第98回センバツ高校野球大会が19日、甲子園で開幕。今秋ドラフト上位候補と目される好投手、横浜の154キロ右腕・織田翔希(3年)を紹介する。

 過去一番の自分を見せる瞬間が、近づいてきた。横浜の織田は、史上4校目の連覇がかかる聖地のマウンドに立つ日を待ちわびてきた。注目の初戦は20日、相手は神村学園。「一戦必勝で、初戦に全てをぶつけたい。過去一番の状態で20日に臨みたい」と、決意表明した。

 今秋ドラフト1位候補は、一冬超えてさらにたくましさを増した。
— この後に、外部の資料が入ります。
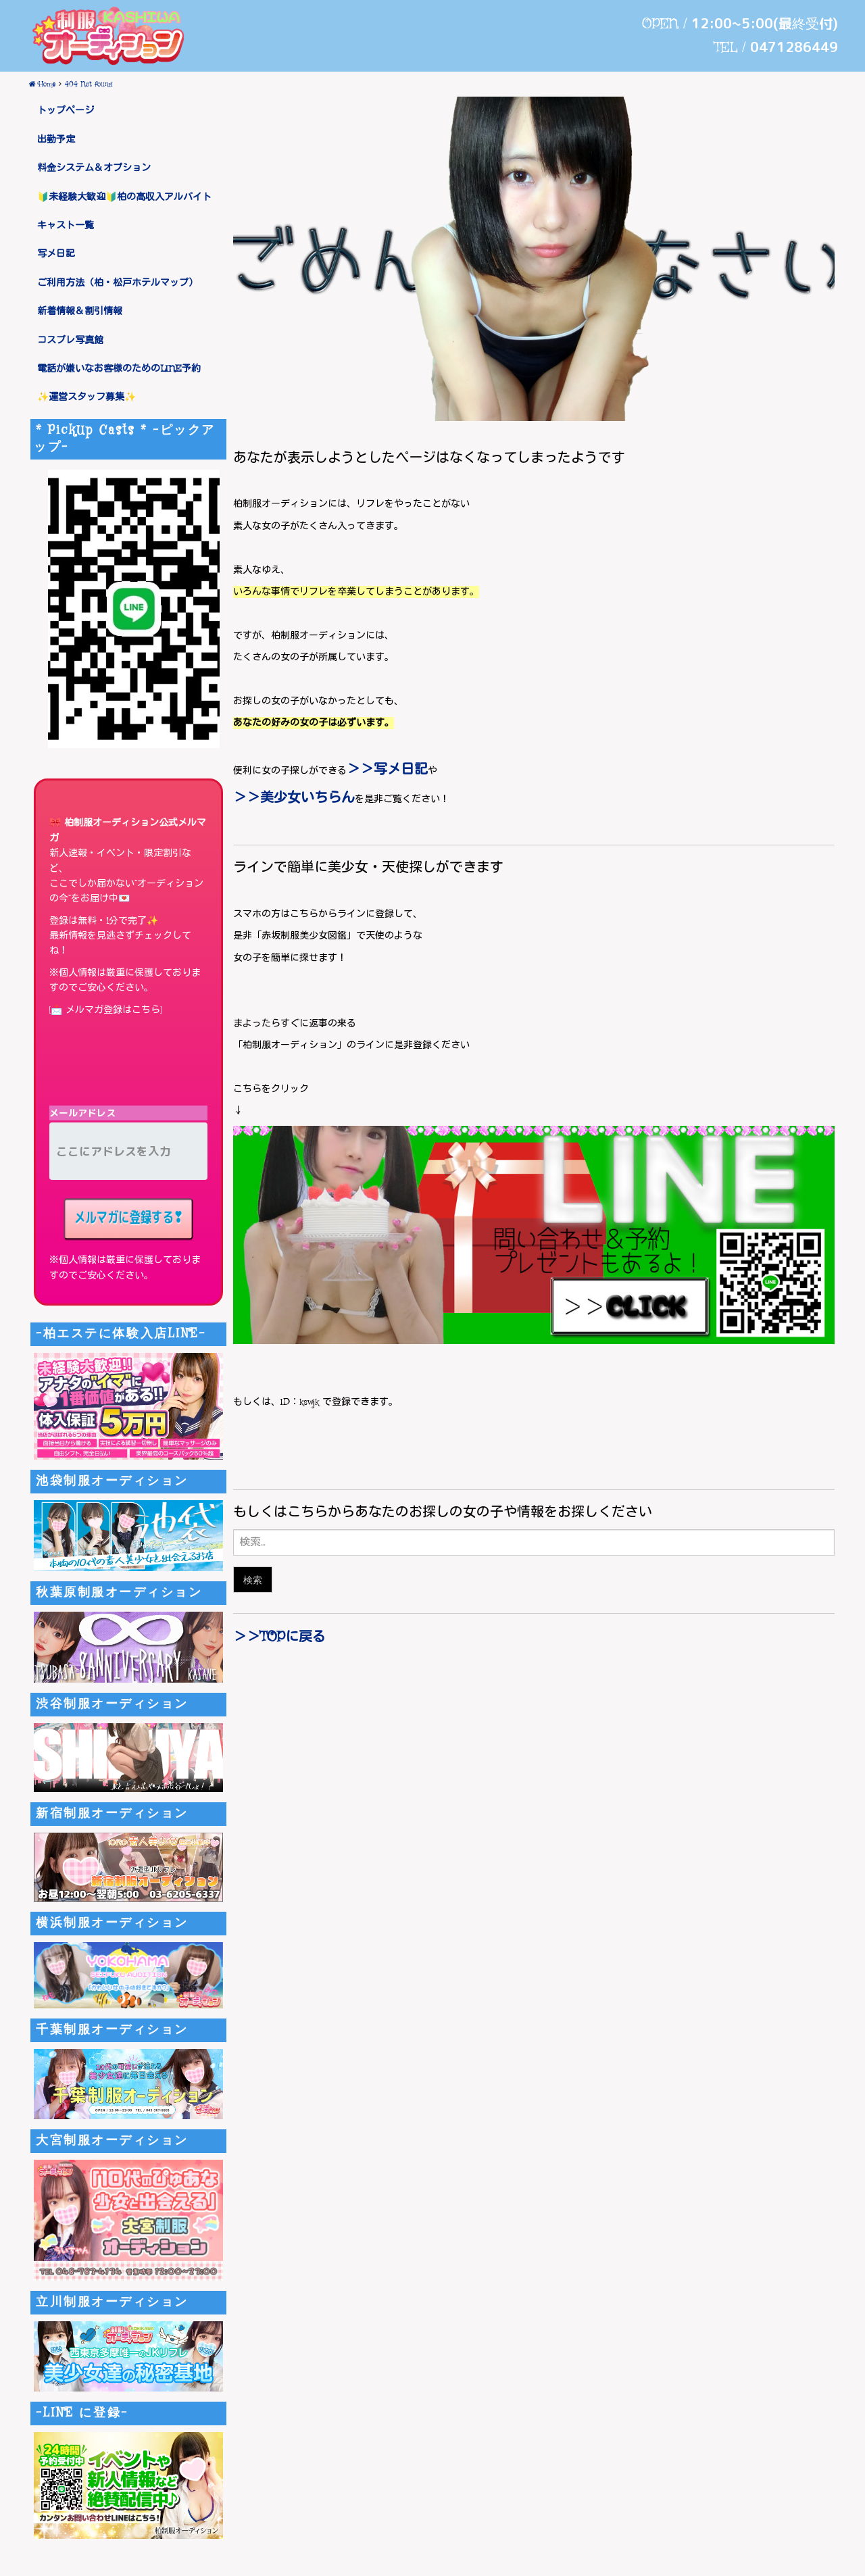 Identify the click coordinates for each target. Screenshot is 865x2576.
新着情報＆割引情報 (79, 311)
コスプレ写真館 (70, 341)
練習試合が解禁された7日の帝京三(山梨)戦では3回完全投球で、最速152キロをマーク。冬の課題とした変化球もレベルアップし、5奪三振と圧倒した。センバツから導入されるDH制で初めて対外試合に臨み、打席には立たずに投球に集中。体力が温存でき、待機中には相手打線への対策を練られることを利点に挙げ、「しっくり来ています。すごく自分のリズムで準備ができる」と手応えを語った。

 横浜が入ったブロックは、8校中4校が甲子園V経験校の“死のブロック”。

連覇への道は険しいが右腕は冷静だ。「自分が投げた試合は必ず勝つという気持ち。そして任されたイニングは、しっかり自分の役割を全うできるように」。過去最高の自分を表現した先に、春の頂点が待っている。(小島 和之)

 ◆織田 翔希(おだ・しょうき)2008年6月3日、北九州市生まれ。17歳。足立小1年で野球を始め、3年から投手。足立中では軟式野球部。高校では1年春の県大会からベンチ入り。同秋の関東大会準々決勝の東農大二戦で、公式戦初完投初完封。明治神宮大会でも準々決勝で明徳義塾を2安打完封。昨春センバツでは奥村頼人(現ロッテ)との二枚看板で優勝に貢献した。

185センチ、80キロ。右投右打。